#### Records shown ####
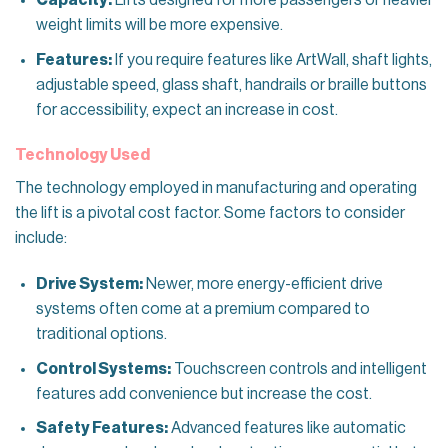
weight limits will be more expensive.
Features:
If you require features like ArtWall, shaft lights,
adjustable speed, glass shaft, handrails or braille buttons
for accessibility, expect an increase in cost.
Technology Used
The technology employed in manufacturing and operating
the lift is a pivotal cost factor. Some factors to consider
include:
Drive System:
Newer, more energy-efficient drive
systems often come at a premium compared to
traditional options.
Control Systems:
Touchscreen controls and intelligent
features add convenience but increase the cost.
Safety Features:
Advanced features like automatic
####
#### Records shown ####
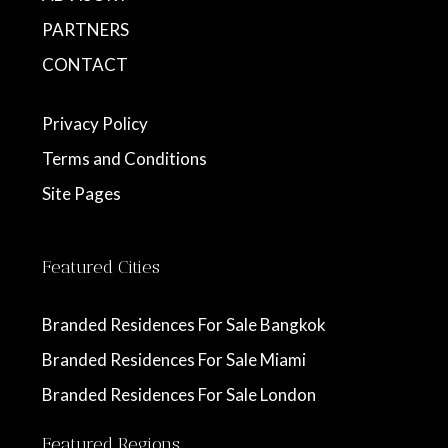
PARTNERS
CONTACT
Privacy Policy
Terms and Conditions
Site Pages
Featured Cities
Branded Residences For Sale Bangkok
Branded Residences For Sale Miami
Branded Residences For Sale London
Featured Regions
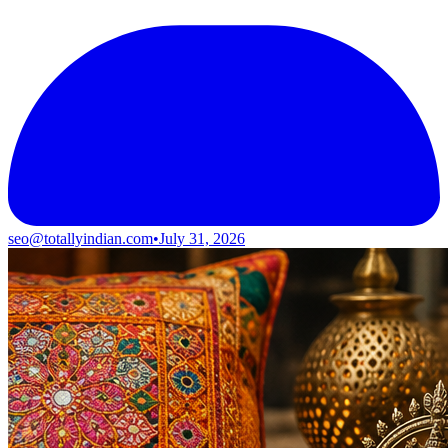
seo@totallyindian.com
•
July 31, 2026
####
**Exercise brief**
When a line in the records holds the string "Branded", copy that line.

**Result for this exercise**
Branded Residences For Sale Bangkok
Branded Residences For Sale Miami
Branded Residences For Sale London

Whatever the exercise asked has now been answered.